He’s mad as hell — and he’s not going to rake it anymore!
Bay Ridge resident Richard Mahany is so angry that the city won’t chop down a stinky ginkgo tree that dumps its foul-smelling fruit on the sidewalk in front of his 78th Street home that he has stopped cleaning up its odorous droppings in protest.
“The tree is a menace,” said Mahany, who at 74, is about the same age as the arbor that towers over his home. “If the city can refuse to remove the tree, then I can refuse to clean up the mess — it’s a city tree!”
Mahany moved into the home near the corner of Fifth Avenue more than 40 years ago and has diligently raked the putrid ginkgo nuts into the street, clearing a pathway so passersby aren’t forced to step on the notoriously pungent droppings.
But after a quintuple bypass surgery and treatment for an aortic aneurysm, he says he just doesn’t have the energy to clean up the mess — which coats his sidewalk almost every night in the fall and winter and produces an vomitous odor that wafts all the way to Fifth Avenue.
“When I clean it up, I ruin my shoes and smell like vomit afterwards,” said Mahany, who also blames the tree for uprooting a section of his sidewalk. “The neighbors will have to live with the stink and mess.”
Other than telling him to hold his nose, the city has done little to help Mahany in his fight against the awful-smelling tree.
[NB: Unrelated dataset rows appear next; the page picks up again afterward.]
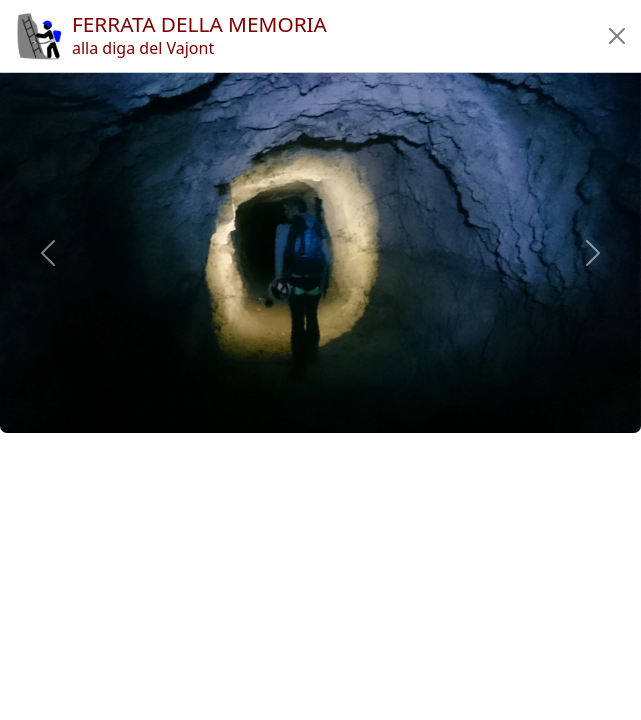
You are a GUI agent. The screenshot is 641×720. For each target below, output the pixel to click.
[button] (617, 36)
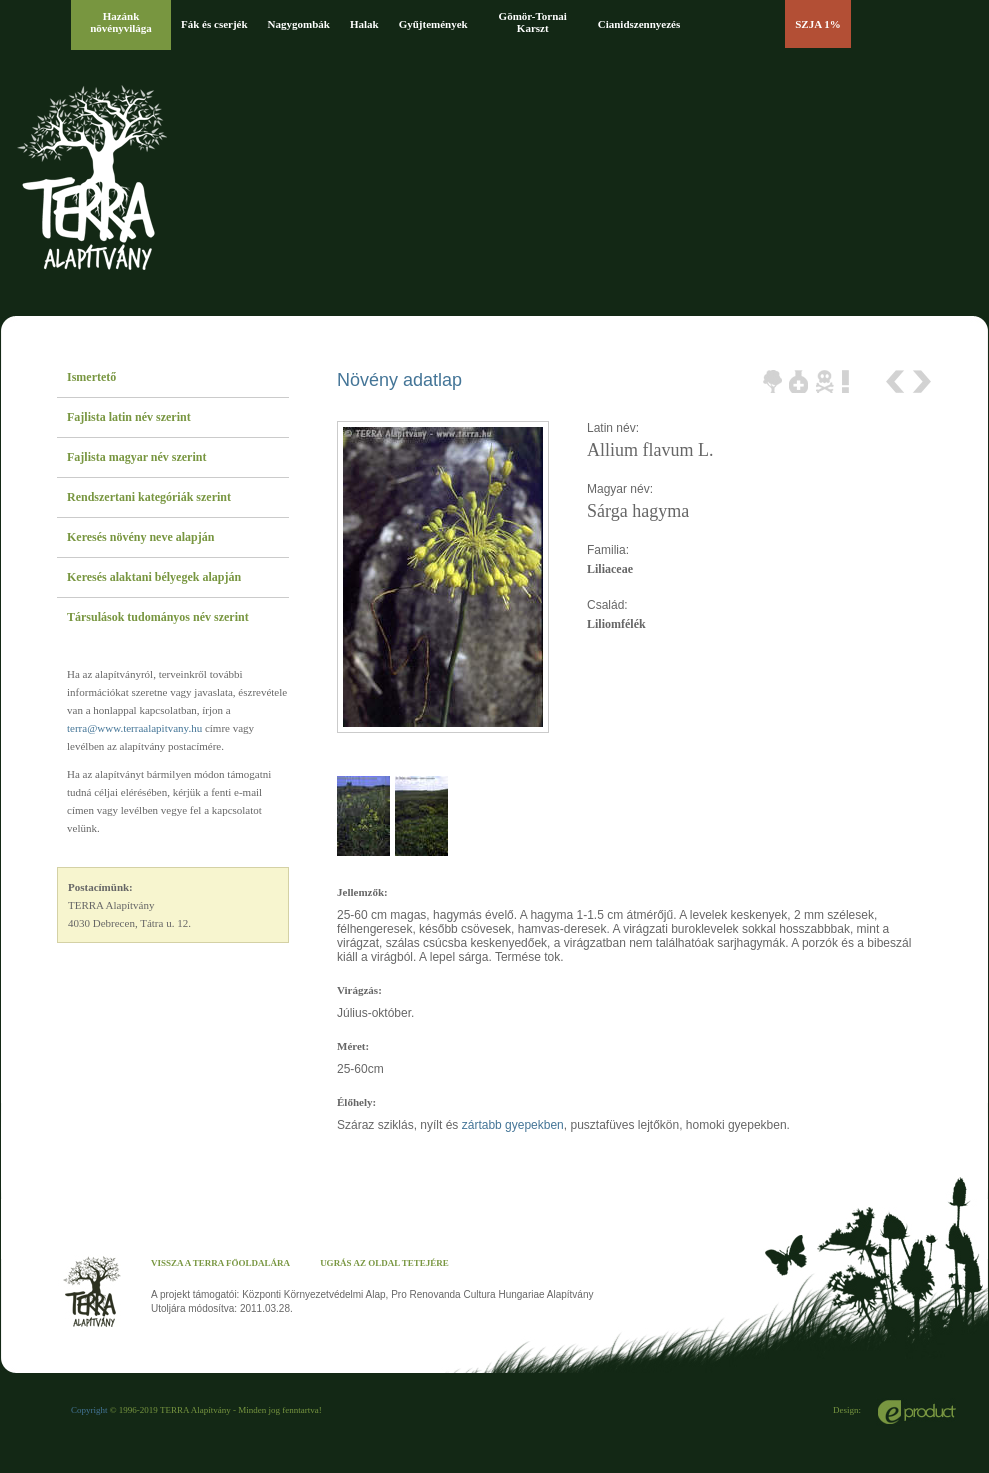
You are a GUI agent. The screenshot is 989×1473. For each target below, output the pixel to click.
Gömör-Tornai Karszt (533, 22)
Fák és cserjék (214, 24)
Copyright (89, 1410)
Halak (364, 24)
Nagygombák (299, 24)
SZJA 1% (818, 24)
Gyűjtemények (433, 24)
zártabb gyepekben (513, 1125)
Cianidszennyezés (639, 24)
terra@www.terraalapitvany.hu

Parks Department spokesman Phil Abramson told The Brooklyn Paper that the city stopped planting female ginkgo trees — male ginkgos don’t smell — after realizing they were a “nuisance,” but the agency has no policy to help homeowners who’ve ended up with the grotesque germination.
“We don’t really have the resources to clean up the fruit,” said Abramson, who noted that a ginkgo clean-up is a homeowner’s responsibility, much like raking leaves.
And chopping down the tree isn’t an option because it’s healthy.
Though some neighbors sympathize with Mahany’s fight, not everyone hates the smelly tree. And that’s part of the problem.
In recent years, Mahany has spotted Brooklynites removing the ginkgo seeds — which are popular in Chinese soups — from their shells.
“They squish the fruit and take the seed and leave the pulp in the garden and on the sidewalk, making the mess even worse,” he said.
Foodies aren’t the borough’s only ginkgo lovers. Botanists adore the arbors — which are among the world’s oldest varieties of trees — for their beauty.
Mark Fisher of the Brooklyn Botanic Garden said he marvels at the ginkgo tree for its “interesting foliage” and because “it grows so well in the city.”
Mahany agrees that it’s a beautiful tree — he just doesn’t want the ginkgo in front of his home any longer.
“Don’t get me wrong, I love trees. I’m willing to pay for another tree – I just don’t have the energy to keep cleaning this up.”